Khalil al-Muradi

From Wikipedia, the free encyclopedia

Abu'l-Mawadda Sayyid Muhammad Khalil al-Muradi (died 1791) — was an Arab Muslim historian under the Ottoman Empire. He was born into a family of ulema and acted as Hanafi mufti and naqib al-ashraf (head of the Prophet's descendants) in Damascus. He wrote a set of over 1,000 biographies of people of his time, entitled Silk al-durar.[1]

Editions[edit]

  • Khalīl b. ʿAlī al-Murādī. Kitāb Silk al-durar fī aʿyān al-qarn al-thānī ʿashar. Būlāq: Al-Maṭbaʻah al-ʻĀmirah, 1874-83.
  • Muḥammad Khalīl b. ʿAlī al-Murādī. Kitāb Silk al-durar fī aʿyān al-qarn al-thānī ʿashar. Ed. Muḥammad ʿAbd al-Qādir Shāhīn, 4 vols.
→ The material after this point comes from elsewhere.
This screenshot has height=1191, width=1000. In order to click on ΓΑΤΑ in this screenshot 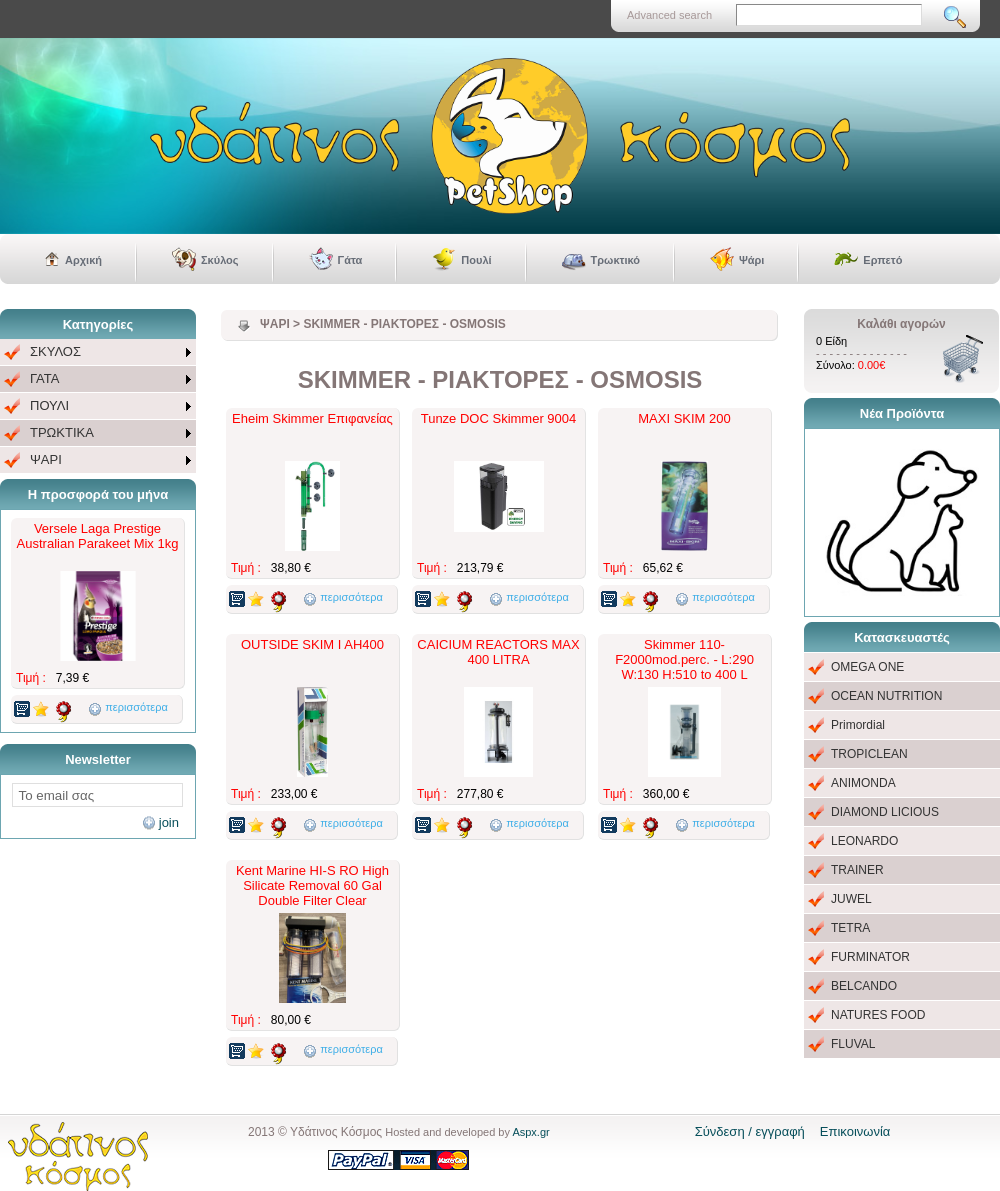 , I will do `click(44, 378)`.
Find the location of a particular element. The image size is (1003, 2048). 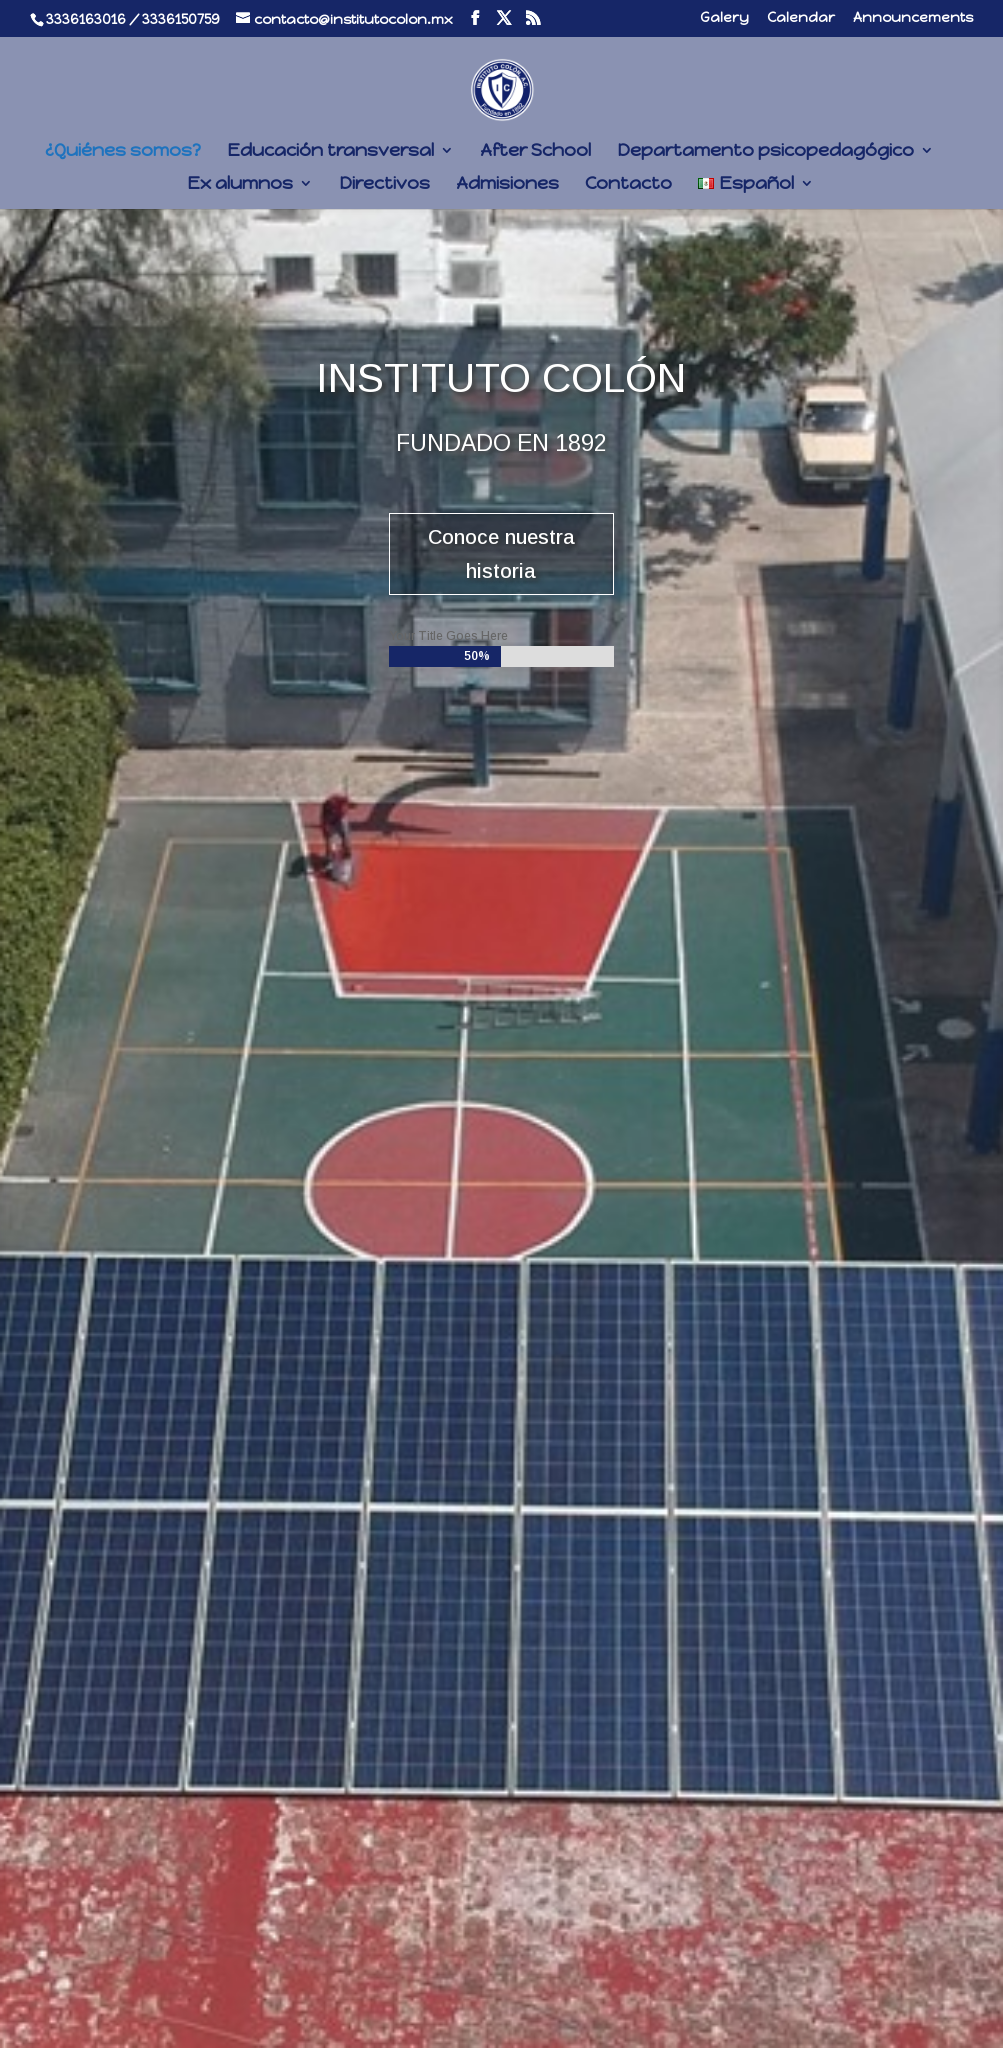 Contacto is located at coordinates (628, 185).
Beirut: Dār al-Kutub al-ʿIlmiyyah, 1997.
  • A sequence of twenty-nine mostly two-line maqāṭīʿ poems ending in the hemistich 'sweeter even than the juice of myrtle berries', which al-Murādī included in his entry for his uncle Ibrāhīm ibn Muḥammad al-Murādī, is edited and translated by Adam Talib, How Do You Say “Epigram” in Arabic? Literary History at the Limits of Comparison, Brill Studies in Middle Eastern Literatures, 40 (Leiden: Brill, 2018), pp. 94–115; ISBN 978-90-04-34996-4.